> _Activity_
Look in the data below for the line that has "3. Ukuran penis normal berdasarkan negara", then print exactly every line from there through the line that has "ní a plnení", leaving pictures out.

> _Data for this exercise_
= = = = =

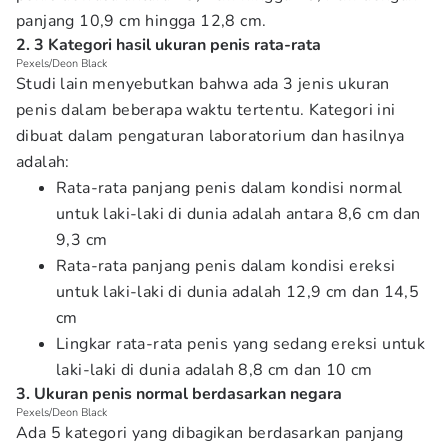
panjang 10,9 cm hingga 12,8 cm.
2. 3 Kategori hasil ukuran penis rata-rata
Pexels/Deon Black
Studi lain menyebutkan bahwa ada 3 jenis ukuran
penis dalam beberapa waktu tertentu. Kategori ini
dibuat dalam pengaturan laboratorium dan hasilnya
adalah:
Rata-rata panjang penis dalam kondisi normal
untuk laki-laki di dunia adalah antara 8,6 cm dan
9,3 cm
Rata-rata panjang penis dalam kondisi ereksi
untuk laki-laki di dunia adalah 12,9 cm dan 14,5
cm
Lingkar rata-rata penis yang sedang ereksi untuk
laki-laki di dunia adalah 8,8 cm dan 10 cm
3. Ukuran penis normal berdasarkan negara
Pexels/Deon Black
Ada 5 kategori yang dibagikan berdasarkan panjang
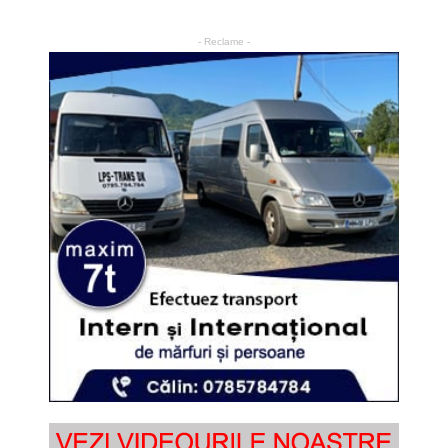
- Reclame -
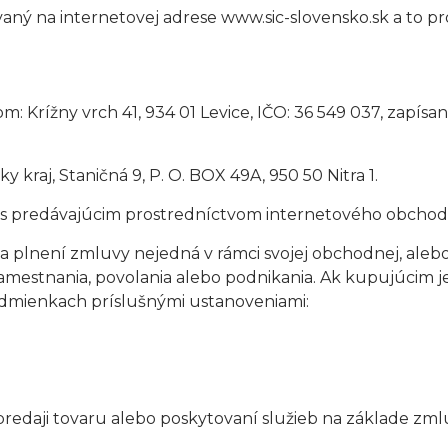
aný na internetovej adrese www.sic-slovensko.sk a to p
ídlom: Krížny vrch 41, 934 01 Levice, IČO: 36 549 037, zap
 kraj, Staničná 9, P. O. BOX 49A, 950 50 Nitra 1.
vu s predávajúcim prostredníctvom internetového obcho
ní a plnení zmluvy nejedná v rámci svojej obchodnej, alebo
zamestnania, povolania alebo podnikania. Ak kupujúcim je
mienkach príslušnými ustanoveniami:
i predaji tovaru alebo poskytovaní služieb na základe zm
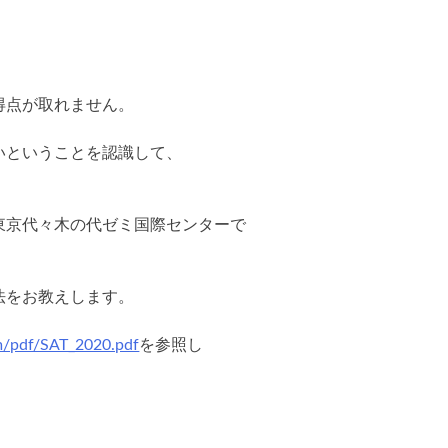
得点が取れません。
いということを認識して、
東京代々木の代ゼミ国際センターで
法をお教えします。
m/pdf/SAT_2020.pdf
を参照し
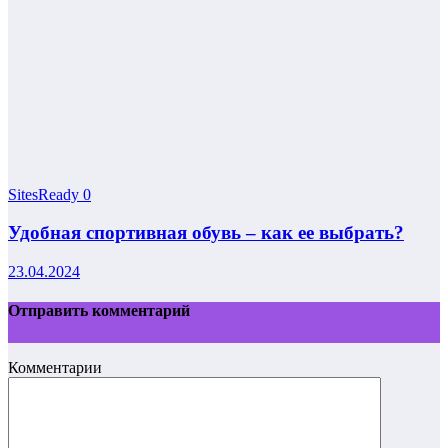
SitesReady
0
Удобная спортивная обувь – как ее выбрать?
23.04.2024
Отправить комментарий
Комментарии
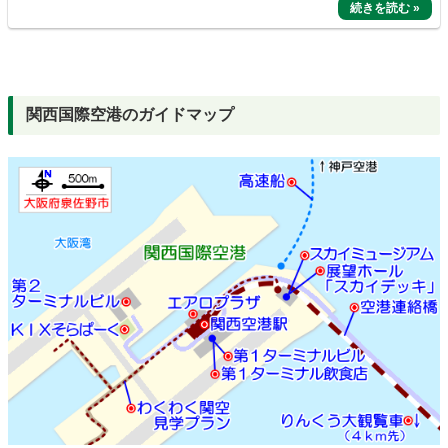
関西国際空港のガイドマップ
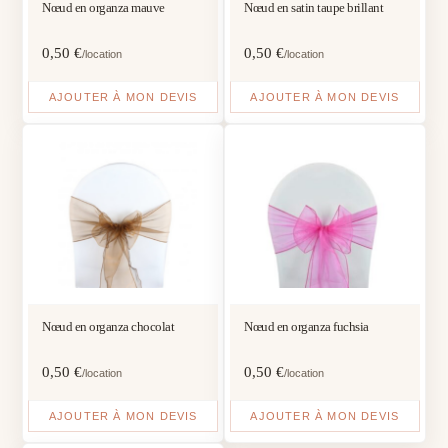
Nœud en organza mauve
Nœud en satin taupe brillant
0,50
€
0,50
€
/location
/location
AJOUTER À MON DEVIS
AJOUTER À MON DEVIS
Nœud en organza chocolat
Nœud en organza fuchsia
0,50
€
0,50
€
/location
/location
AJOUTER À MON DEVIS
AJOUTER À MON DEVIS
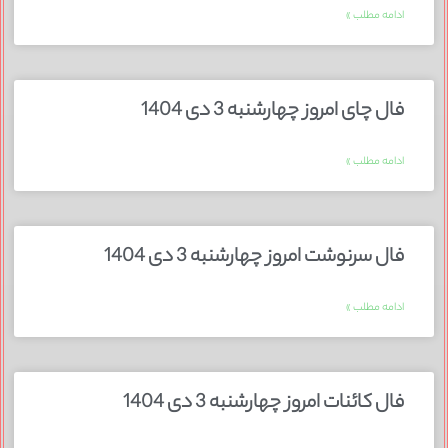
ادامه مطلب »
فال چای امروز چهارشنبه 3 دی 1404
ادامه مطلب »
فال سرنوشت امروز چهارشنبه 3 دی 1404
ادامه مطلب »
فال کائنات امروز چهارشنبه 3 دی 1404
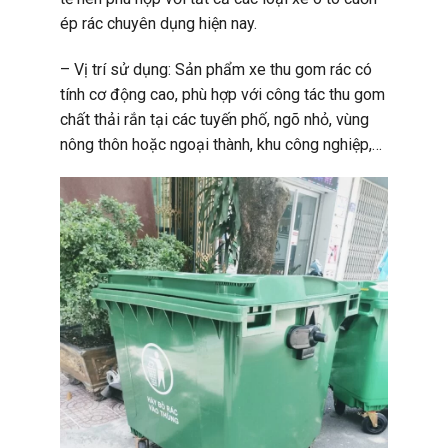
ép rác chuyên dụng hiện nay.
– Vị trí sử dụng: Sản phẩm xe thu gom rác có
tính cơ động cao, phù hợp với công tác thu gom
chất thải rắn tại các tuyến phố, ngõ nhỏ, vùng
nông thôn hoặc ngoại thành, khu công nghiệp,…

= = = = =

> _Your solution_
3. Ukuran penis normal berdasarkan negara
Pexels/Deon Black
Ada 5 kategori yang dibagikan berdasarkan panjang
- Reclame -
aný na internetovej adrese www.sic-slovensko.sk a to p
ídlom: Krížny vrch 41, 934 01 Levice, IČO: 36 549 037, zap
 kraj, Staničná 9, P. O. BOX 49A, 950 50 Nitra 1.
vu s predávajúcim prostredníctvom internetového obcho
ní a plnení zmluvy nejedná v rámci svojej obchodnej, alebo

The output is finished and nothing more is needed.